Checking your employment status

Control

You’re more likely to be employed if someone tells you what to do and how to do it. If you have control over how you carry out your work, you’re more likely to be self-employed.

Substitution

You’re more likely to be employed if you’re required to do the work personally. If you can send someone else to do the work, you’re more likely to be self-employed.

Mutuality of obligation

If you’re offered work and are obliged to accept it, and the employer is obliged to provide it, you’re more likely to be employed. You’re more likely to be self-employed if you can turn down work.

Equipment

If you’re provided with equipment to do your work, you’re more likely to be employed. If you provide your equipment, you’re more likely to be self-employed.

Financial risk

You’re most likely to be employed if you’re not responsible for any financial risk, such as equipment, materials or expenses. If you bear the cost of any financial risk, you’re most likely to be self-employed.

Casual/freelance workers

Businesses may engage casual workers in various ways and on several types of contracts, including zero-hours, short-hour, or guaranteed minimum-hour contracts.

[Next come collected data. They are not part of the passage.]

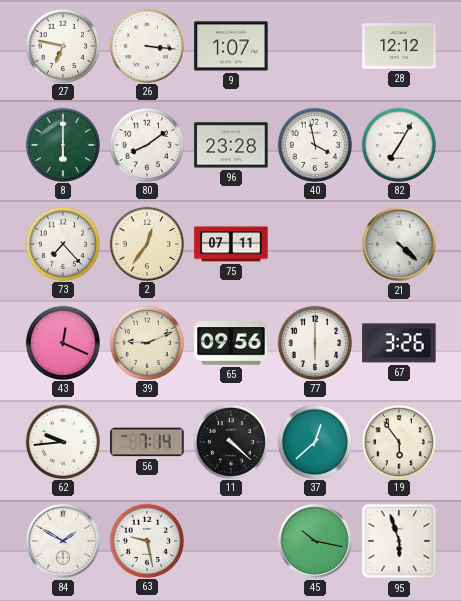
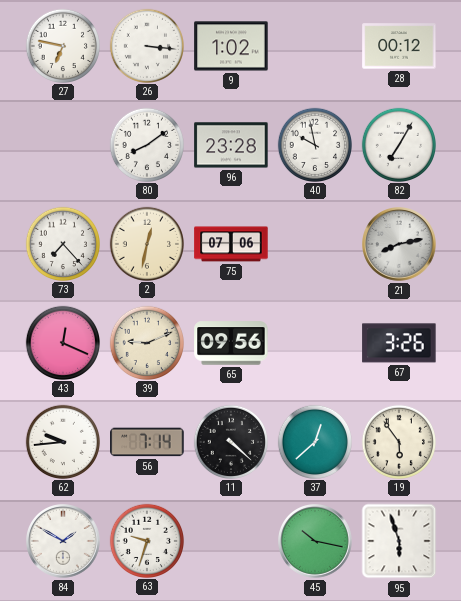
9: 1:07 -> 1:02
28: 12:12 -> 00:12
8: 6:00 -> none
40: 3:58 -> 9:58
2: 12:36 -> 12:32
75: 07:11 -> 07:06
21: 4:22 -> 8:13
77: 6:00 -> none
63: 9:28 -> 9:33
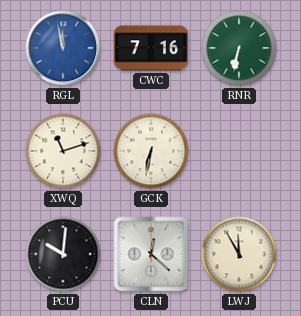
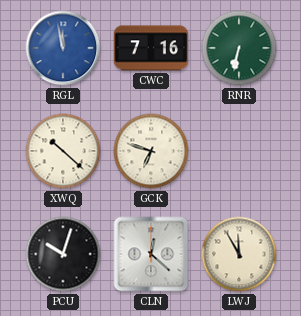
XWQ: 11:12 -> 10:22
GCK: 6:32 -> 6:48
PCU: 10:01 -> 10:03
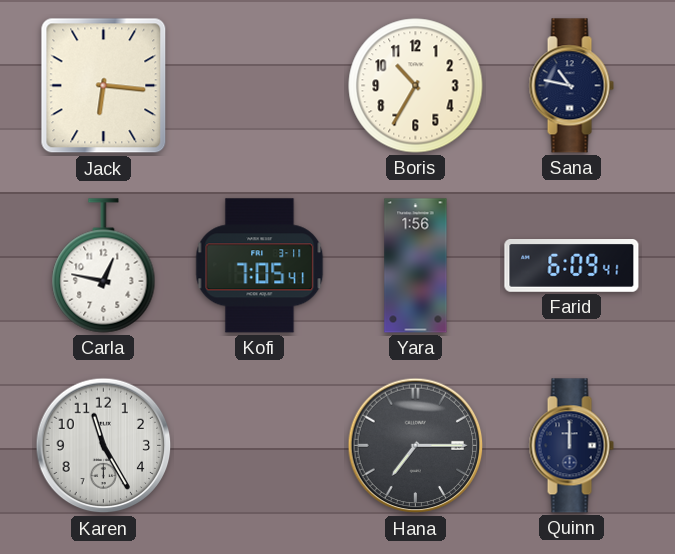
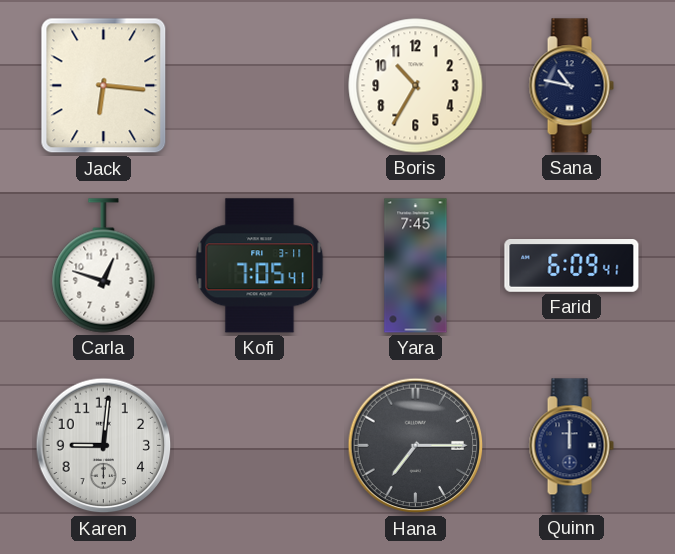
Carla: 12:47 -> 12:48
Yara: 1:56 -> 7:45
Karen: 11:25 -> 9:01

Employers often recruit casual workers using self-employed contracts, such as freelance agreements, contractor or sub-contractor agreements, or supply of services agreements.

Crucially, the labels applied by the parties and the contractual documentation will not be the key to determining employment status; what happens in practice will be essential, and tribunals may disregard express contractual provisions when determining an individual’s status.

The employment status of a casual worker can change over time, for example, if their working arrangements develop a regular pattern. Someone can start work as a self-employed contractor but develop worker status as the relationship with the employer progresses. A steady stream of cases in the employment tribunal (and sometimes higher) suggests that many gig economy workers hired as self-employed contractors are actually workers under employment law.

Note: This article is not legal advice; it provides information of general interest about current legal issues.